» **HOW TO COMPLETE THIS TASK**
For the listing that follows, report how many lines contain the word "Threat", giving the number and no other text.

___ MATERIAL PROVIDED

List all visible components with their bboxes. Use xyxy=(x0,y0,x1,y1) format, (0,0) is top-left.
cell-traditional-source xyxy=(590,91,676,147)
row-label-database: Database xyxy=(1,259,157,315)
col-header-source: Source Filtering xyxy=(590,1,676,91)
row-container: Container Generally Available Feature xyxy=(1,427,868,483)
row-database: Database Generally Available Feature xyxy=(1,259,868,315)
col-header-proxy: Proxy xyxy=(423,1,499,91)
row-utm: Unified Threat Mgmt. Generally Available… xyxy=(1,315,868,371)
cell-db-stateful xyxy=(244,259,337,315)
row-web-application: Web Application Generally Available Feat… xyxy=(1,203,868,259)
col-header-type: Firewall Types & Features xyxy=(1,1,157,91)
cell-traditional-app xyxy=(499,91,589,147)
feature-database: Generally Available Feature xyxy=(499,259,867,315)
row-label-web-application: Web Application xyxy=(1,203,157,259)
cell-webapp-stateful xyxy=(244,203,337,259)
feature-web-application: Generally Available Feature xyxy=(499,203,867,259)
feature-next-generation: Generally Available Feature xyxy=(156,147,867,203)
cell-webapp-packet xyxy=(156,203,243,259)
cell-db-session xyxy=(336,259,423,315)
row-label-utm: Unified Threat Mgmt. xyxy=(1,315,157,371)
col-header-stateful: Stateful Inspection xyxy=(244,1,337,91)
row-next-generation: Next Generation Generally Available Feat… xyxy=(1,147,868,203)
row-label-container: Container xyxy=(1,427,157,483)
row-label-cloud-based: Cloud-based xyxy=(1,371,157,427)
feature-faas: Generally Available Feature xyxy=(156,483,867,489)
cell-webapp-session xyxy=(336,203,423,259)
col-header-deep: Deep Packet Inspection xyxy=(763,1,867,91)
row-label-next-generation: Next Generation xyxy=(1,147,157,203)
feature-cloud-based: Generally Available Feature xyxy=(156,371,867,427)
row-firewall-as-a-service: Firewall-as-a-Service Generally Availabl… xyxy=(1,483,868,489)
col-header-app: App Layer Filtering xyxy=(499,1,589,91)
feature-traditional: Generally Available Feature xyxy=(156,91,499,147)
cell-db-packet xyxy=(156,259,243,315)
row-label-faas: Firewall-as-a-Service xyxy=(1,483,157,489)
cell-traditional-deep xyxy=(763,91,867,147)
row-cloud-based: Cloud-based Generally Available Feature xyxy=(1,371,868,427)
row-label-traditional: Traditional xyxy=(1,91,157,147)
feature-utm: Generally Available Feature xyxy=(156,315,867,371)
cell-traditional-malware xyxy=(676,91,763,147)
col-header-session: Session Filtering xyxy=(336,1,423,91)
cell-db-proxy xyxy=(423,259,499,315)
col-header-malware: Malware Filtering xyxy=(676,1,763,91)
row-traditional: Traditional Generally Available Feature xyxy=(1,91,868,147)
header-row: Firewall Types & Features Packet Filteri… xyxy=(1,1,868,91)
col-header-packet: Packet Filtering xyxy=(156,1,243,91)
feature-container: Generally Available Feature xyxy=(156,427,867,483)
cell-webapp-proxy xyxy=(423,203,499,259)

______
___ MATERIAL PROVIDED

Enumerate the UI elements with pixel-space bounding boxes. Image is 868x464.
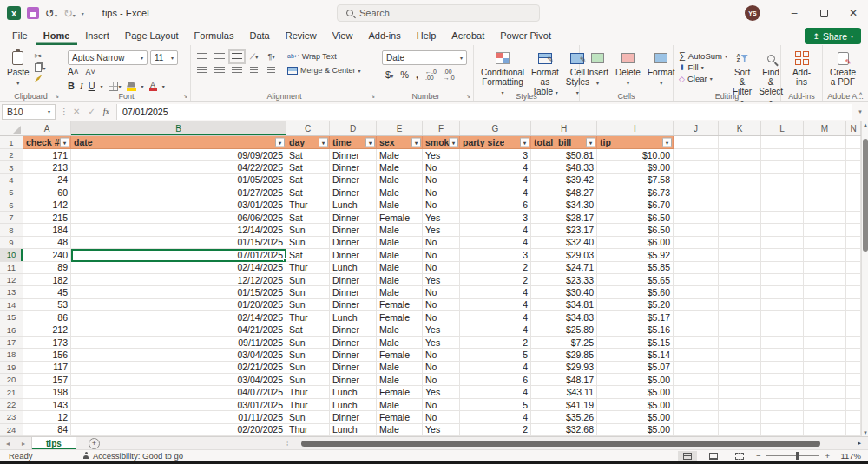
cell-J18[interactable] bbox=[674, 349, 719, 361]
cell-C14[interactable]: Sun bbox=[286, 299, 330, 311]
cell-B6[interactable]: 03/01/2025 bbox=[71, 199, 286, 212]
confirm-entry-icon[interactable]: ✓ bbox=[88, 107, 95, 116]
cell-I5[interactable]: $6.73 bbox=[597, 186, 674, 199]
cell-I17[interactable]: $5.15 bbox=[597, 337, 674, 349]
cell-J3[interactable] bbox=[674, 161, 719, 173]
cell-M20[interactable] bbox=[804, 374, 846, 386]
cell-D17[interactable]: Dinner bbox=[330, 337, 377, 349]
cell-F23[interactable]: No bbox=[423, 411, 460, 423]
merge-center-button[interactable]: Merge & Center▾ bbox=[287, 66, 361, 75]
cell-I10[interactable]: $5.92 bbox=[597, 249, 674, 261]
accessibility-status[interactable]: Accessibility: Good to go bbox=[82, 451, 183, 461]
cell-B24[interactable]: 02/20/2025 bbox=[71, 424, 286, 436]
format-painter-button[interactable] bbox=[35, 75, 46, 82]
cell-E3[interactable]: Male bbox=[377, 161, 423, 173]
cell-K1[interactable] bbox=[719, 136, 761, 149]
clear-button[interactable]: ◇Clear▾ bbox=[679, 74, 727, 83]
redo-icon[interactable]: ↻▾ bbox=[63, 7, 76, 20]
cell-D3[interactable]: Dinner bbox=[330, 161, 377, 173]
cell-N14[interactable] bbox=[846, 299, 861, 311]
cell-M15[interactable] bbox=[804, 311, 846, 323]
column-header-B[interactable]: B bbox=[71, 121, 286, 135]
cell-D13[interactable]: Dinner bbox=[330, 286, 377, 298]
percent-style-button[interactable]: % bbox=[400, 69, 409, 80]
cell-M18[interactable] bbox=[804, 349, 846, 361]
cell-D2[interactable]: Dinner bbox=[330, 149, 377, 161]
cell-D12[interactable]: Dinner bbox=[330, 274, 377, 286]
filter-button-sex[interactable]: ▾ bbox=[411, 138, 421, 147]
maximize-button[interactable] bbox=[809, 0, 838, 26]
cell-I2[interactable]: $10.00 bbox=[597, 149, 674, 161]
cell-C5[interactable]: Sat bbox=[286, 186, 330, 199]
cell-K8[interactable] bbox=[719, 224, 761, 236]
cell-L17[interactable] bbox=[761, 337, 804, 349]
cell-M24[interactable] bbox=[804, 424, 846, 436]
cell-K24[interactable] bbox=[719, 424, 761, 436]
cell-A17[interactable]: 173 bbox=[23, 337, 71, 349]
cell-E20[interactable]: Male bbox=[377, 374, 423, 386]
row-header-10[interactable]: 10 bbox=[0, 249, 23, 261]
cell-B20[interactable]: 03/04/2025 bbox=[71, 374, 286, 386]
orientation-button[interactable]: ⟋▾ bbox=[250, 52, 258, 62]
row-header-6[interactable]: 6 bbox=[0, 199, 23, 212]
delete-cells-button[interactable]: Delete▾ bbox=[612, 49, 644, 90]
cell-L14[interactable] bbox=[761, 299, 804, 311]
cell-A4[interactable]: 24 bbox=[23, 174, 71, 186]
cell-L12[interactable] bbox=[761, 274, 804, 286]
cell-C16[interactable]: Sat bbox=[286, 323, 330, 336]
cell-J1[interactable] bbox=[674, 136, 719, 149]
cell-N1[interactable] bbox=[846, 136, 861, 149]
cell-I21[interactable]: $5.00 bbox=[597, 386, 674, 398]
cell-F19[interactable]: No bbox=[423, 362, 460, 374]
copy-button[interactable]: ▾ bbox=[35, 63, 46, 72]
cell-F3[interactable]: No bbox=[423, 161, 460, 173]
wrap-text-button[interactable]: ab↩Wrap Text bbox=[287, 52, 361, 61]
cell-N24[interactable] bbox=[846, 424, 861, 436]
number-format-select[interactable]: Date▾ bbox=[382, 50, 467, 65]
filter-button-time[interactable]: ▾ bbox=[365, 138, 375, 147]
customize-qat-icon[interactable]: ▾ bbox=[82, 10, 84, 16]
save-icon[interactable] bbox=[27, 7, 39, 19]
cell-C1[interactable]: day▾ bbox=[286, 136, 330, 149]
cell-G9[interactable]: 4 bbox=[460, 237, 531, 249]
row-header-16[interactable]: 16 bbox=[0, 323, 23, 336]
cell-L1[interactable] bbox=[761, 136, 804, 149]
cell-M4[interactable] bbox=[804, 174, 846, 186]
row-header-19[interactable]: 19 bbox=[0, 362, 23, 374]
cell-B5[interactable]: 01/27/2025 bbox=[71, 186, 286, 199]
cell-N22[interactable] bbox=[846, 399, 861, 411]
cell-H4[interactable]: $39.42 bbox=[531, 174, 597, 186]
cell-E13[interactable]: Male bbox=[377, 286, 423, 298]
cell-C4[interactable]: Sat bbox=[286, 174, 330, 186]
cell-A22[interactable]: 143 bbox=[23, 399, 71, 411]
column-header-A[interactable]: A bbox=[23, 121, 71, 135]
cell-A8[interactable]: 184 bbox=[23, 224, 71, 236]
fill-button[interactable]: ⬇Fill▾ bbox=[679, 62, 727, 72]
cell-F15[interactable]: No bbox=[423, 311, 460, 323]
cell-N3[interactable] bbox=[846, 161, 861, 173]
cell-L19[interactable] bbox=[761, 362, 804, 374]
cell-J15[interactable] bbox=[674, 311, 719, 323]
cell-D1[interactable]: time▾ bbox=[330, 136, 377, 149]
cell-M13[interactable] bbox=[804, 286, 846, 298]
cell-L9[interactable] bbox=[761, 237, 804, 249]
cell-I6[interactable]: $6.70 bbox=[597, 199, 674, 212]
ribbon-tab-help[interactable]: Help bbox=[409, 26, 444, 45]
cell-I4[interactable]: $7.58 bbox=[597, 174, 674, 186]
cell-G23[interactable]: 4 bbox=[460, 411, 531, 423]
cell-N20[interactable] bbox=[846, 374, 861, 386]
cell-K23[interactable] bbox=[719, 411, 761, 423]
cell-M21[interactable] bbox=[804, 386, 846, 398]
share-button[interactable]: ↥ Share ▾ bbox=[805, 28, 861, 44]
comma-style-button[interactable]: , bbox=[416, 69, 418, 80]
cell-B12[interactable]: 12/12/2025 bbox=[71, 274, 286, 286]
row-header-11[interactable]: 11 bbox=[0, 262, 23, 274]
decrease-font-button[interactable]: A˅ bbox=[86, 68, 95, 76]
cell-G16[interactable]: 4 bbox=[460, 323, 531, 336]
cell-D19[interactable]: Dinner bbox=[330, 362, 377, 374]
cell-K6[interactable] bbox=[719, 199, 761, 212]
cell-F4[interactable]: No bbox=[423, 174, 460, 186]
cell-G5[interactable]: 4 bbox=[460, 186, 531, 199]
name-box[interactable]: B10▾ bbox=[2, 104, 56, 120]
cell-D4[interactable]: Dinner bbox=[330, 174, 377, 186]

______

» **RESPONSE BELOW**
2